Work required =
The answer must consist of every line from the entries below that contains the word "header".

[Source data]

- - - - - - -

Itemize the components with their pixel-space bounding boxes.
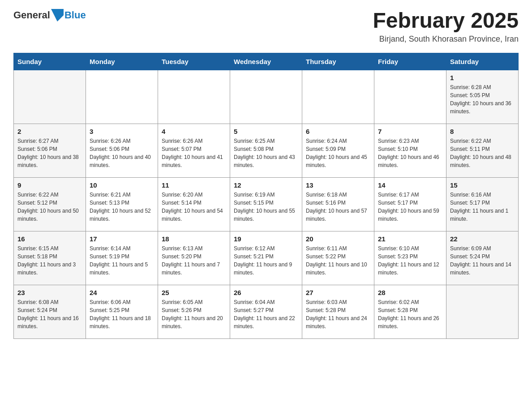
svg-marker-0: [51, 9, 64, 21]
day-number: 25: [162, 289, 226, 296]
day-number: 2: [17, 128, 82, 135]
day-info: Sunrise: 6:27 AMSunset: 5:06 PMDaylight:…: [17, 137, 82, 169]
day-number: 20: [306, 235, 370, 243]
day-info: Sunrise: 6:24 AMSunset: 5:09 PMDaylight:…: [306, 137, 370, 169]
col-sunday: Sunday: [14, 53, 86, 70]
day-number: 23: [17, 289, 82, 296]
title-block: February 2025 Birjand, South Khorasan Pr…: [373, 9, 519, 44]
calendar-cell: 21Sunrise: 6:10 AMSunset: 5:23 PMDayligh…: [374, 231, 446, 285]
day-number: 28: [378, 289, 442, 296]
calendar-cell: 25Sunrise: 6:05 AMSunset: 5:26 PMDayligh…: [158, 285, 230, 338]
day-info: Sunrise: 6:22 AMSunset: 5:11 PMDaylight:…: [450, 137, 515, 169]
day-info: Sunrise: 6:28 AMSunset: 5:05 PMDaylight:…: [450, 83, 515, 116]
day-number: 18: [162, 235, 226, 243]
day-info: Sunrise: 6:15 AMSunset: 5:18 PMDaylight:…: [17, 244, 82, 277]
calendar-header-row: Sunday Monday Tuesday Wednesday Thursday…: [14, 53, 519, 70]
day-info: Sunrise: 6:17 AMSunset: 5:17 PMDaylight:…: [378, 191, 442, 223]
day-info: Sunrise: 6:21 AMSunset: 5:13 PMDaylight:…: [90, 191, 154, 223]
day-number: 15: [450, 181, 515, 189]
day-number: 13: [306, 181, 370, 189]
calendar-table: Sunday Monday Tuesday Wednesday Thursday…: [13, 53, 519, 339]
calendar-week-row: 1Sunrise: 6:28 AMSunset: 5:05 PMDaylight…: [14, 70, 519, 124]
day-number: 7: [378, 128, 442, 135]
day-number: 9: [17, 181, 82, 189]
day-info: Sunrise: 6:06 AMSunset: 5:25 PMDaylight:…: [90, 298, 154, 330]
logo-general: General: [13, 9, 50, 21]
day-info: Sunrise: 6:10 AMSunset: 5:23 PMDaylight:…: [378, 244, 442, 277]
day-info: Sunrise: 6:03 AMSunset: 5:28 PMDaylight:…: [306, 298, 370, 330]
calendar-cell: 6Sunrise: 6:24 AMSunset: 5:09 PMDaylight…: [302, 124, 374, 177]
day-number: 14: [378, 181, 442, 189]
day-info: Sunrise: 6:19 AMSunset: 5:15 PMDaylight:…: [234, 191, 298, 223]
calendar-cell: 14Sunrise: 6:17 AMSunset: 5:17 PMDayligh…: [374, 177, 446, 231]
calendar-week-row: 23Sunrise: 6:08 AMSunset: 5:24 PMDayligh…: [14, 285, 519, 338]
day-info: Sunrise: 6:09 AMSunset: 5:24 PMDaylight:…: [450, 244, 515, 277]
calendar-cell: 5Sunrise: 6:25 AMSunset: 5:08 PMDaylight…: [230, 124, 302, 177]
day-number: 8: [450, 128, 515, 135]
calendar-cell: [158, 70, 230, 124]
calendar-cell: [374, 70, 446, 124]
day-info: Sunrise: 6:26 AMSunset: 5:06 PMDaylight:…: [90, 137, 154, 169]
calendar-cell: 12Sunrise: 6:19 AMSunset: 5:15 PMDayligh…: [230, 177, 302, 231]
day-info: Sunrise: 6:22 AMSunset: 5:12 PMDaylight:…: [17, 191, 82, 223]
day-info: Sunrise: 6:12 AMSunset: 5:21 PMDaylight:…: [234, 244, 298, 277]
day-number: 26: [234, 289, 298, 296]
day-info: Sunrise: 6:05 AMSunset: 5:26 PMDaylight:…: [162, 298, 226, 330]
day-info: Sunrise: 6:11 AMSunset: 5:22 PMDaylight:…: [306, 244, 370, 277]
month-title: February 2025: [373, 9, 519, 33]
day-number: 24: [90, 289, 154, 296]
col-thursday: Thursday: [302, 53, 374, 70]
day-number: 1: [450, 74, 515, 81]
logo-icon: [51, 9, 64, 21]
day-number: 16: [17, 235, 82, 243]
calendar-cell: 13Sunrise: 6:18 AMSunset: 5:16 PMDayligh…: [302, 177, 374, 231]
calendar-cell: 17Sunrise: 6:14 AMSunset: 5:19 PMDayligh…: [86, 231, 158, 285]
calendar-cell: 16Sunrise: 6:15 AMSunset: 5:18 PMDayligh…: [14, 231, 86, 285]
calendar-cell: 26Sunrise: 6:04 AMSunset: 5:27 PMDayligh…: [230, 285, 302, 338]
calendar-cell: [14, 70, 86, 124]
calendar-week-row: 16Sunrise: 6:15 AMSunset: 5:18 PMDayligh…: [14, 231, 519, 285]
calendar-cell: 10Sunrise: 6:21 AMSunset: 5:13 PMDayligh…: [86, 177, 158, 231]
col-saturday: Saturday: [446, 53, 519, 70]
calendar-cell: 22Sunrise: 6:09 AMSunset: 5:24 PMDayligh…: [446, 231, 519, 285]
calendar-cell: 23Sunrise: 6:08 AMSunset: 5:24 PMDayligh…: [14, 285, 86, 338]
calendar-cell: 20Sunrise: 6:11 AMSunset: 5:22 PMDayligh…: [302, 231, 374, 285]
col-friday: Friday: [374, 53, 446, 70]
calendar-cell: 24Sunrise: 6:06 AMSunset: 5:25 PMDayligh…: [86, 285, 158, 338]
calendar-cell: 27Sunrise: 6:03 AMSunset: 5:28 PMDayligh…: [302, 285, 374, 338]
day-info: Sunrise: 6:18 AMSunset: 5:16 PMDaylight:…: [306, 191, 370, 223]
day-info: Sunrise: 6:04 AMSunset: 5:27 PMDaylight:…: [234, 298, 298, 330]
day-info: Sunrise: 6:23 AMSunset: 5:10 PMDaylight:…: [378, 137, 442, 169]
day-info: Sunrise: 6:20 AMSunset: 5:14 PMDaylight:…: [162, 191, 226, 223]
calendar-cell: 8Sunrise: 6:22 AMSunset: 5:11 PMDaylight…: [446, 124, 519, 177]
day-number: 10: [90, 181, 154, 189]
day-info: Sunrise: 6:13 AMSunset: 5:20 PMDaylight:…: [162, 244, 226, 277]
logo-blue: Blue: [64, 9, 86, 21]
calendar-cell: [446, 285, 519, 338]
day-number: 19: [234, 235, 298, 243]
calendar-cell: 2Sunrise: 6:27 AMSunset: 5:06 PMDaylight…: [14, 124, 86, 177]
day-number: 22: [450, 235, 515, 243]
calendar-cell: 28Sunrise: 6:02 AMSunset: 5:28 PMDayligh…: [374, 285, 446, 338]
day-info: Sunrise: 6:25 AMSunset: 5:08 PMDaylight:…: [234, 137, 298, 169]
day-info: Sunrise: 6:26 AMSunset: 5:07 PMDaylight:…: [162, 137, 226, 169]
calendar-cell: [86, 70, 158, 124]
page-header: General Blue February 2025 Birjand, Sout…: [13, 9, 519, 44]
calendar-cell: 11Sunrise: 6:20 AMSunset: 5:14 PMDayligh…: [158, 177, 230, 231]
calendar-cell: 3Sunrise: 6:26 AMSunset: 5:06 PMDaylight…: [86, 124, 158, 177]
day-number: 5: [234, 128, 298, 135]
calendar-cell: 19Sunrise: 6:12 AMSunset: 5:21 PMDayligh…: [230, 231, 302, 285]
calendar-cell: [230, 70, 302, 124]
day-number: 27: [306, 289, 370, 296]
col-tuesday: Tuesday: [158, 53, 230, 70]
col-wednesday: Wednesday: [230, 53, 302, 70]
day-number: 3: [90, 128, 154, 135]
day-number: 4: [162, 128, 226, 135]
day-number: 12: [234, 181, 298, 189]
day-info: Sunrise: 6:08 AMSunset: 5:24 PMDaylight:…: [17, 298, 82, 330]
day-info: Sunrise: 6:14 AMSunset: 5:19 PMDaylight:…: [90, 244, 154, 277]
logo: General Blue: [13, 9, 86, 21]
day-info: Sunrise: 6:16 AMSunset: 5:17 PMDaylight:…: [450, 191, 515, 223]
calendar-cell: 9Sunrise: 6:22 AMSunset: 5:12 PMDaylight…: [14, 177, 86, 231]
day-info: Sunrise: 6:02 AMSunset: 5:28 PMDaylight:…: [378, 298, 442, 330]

- - - - - - -

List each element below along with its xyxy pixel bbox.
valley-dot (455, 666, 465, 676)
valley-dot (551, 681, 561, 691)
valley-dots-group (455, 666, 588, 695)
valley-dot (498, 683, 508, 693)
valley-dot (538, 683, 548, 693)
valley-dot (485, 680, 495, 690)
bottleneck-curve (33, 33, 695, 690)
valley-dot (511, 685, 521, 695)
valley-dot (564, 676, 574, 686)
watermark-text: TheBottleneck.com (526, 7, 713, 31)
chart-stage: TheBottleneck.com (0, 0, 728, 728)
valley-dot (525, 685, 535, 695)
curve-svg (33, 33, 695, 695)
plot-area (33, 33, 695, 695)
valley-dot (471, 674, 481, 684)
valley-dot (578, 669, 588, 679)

- - - - - - -

Response area =
calendar-header-row: Sunday Monday Tuesday Wednesday Thursday…: [14, 53, 519, 70]
page-header: General Blue February 2025 Birjand, Sout…: [13, 9, 519, 44]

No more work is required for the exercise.